Un ultimatum formulato con orgoglio per sfidare le grandi aziende occidentali del cacao: ci stiamo riferendo a quanto sta accadendo in Ghana e Costa d’Avorio, paesi tra i maggiori produttori ed esportatori della preziosa materia prima, che recentemente hanno deciso di unirsi in un coro comune per opporsi allo sfruttamento dei propri lavoratori. L’obiettivo delle due nazioni, in questo senso, è sorprendentemente semplice: la richiesta alle multinazionali è quella di impegnarsi a versare un premio supplementare ai sopracitati agricoltori, che attualmente vengono pagati con una media inferiore al dollaro al giorno.
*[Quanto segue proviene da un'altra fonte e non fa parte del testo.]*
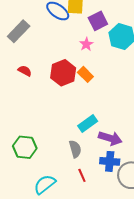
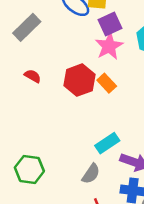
purple square: (98, 21) -> (110, 24), moved
pink star: (86, 44) -> (109, 46), size x1.6
gray semicircle: (75, 149) -> (91, 174), turned 48

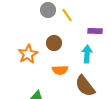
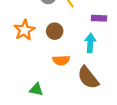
orange star: (28, 54) -> (24, 30), moved

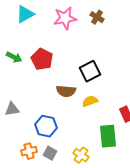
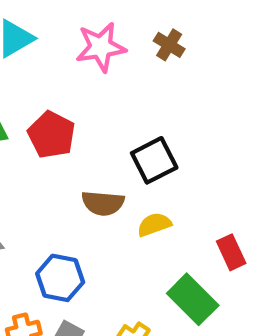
green rectangle: (108, 136) -> (193, 299), turned -40

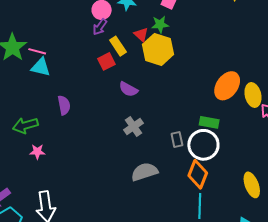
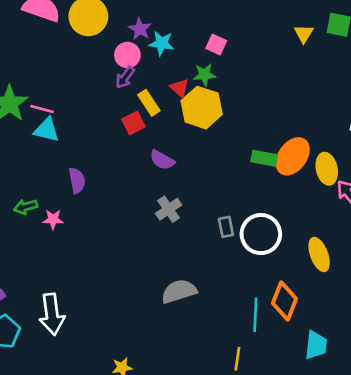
green rectangle: (209, 122) -> (264, 158), moved
green arrow: (25, 125) -> (26, 207), size x0.7
pink star: (37, 152) -> (53, 219), moved
gray semicircle: (144, 172) -> (179, 291), moved
orange diamond: (198, 174) -> (284, 301), moved
yellow ellipse: (252, 185) -> (319, 255), moved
Come ogni ultimatum che si rispetti, naturalmente, anche questo è tenuto in piedi dalla più classica delle biplanarità: se non fai A allora ecco che succede B, per intenderci – dove A è la richiesta di un compenso più adeguato e B è il bandire le aziende in questione.
Premi, evasioni e ipocrisia
Come accennato, Ghana e Costa d’Avorio possono vantare una mole produttiva di cacao tra le più importanti al mondo: si stima che il 60% del cacao mondiale provenga di fatto da queste due nazioni, e questo nonostante i recenti problemi con la siccità che ha in parte strozzato i raccolti. Ciononostante la stragrande maggioranza degli agricoltori locali lavora (o meglio – viene sfruttata) per meno di un dollaro al giorno; motivo per cui i due Stati hanno ritenuto opportuno unirsi introducendo dei premi a carico delle aziende trasformatrici sui propri semi di cacao.
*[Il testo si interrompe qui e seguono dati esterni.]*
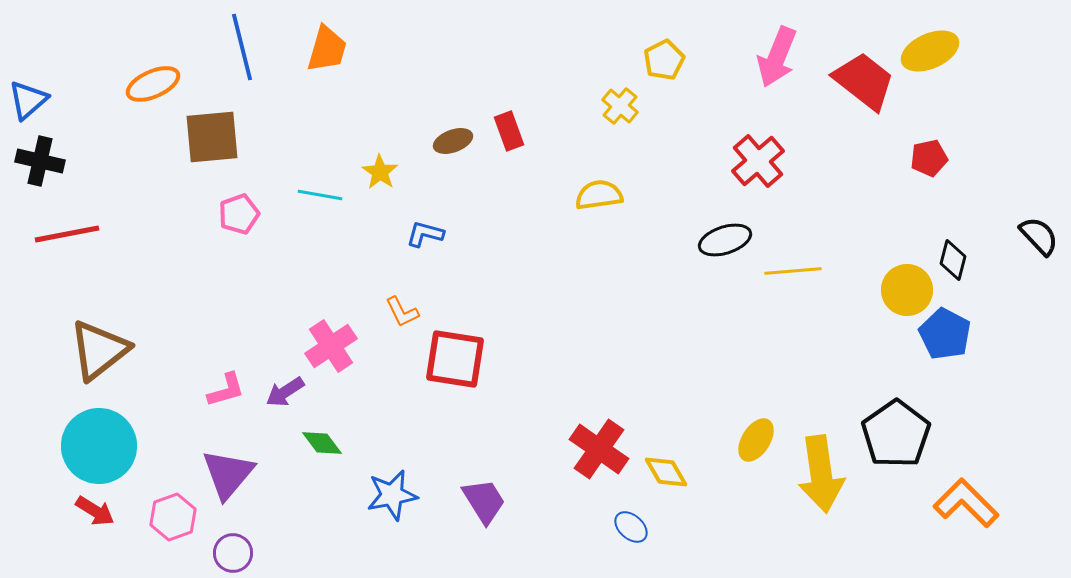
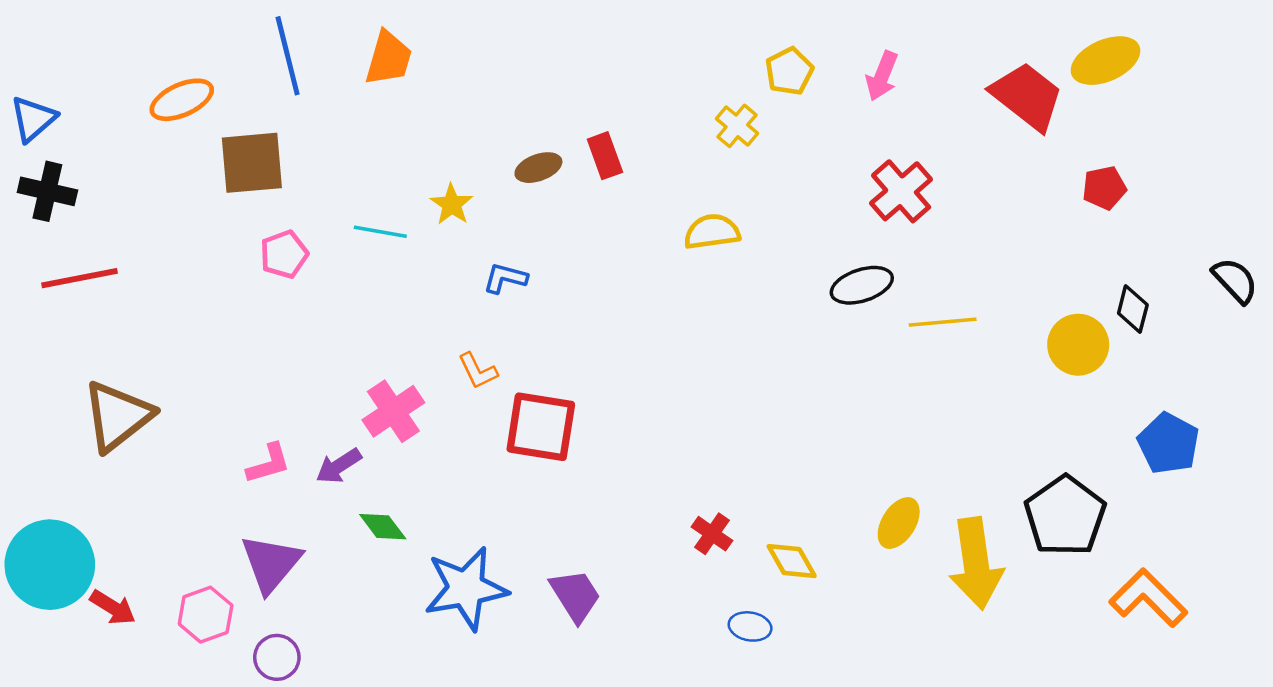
pink arrow: (777, 57) -> (882, 76), moved, size x0.7
blue pentagon: (945, 334) -> (1169, 443), moved
cyan circle: (99, 446) -> (50, 565), moved
red cross: (599, 449) -> (712, 534), size x0.6
blue star: (392, 495) -> (466, 588), size x1.4
blue ellipse: (631, 527) -> (750, 626), turned -32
Premi che, nel corso del tempo e causa dei tentativi di evasione delle imprese stesse, hanno finito per assottigliarsi fino a ridursi a una grottesca parodia di loro stessi. Per intenderci il primo premio, noto come “differenziale di origine”, è stato portato al di sotto dello zero degli ultimi anni a causa delle pressione esercitate dai commercianti; facendo inabissare con sé anche il secondo premio a esso legato, ossia il “differenziale di reddito vivo” pari a 400 dollari per tonnellata.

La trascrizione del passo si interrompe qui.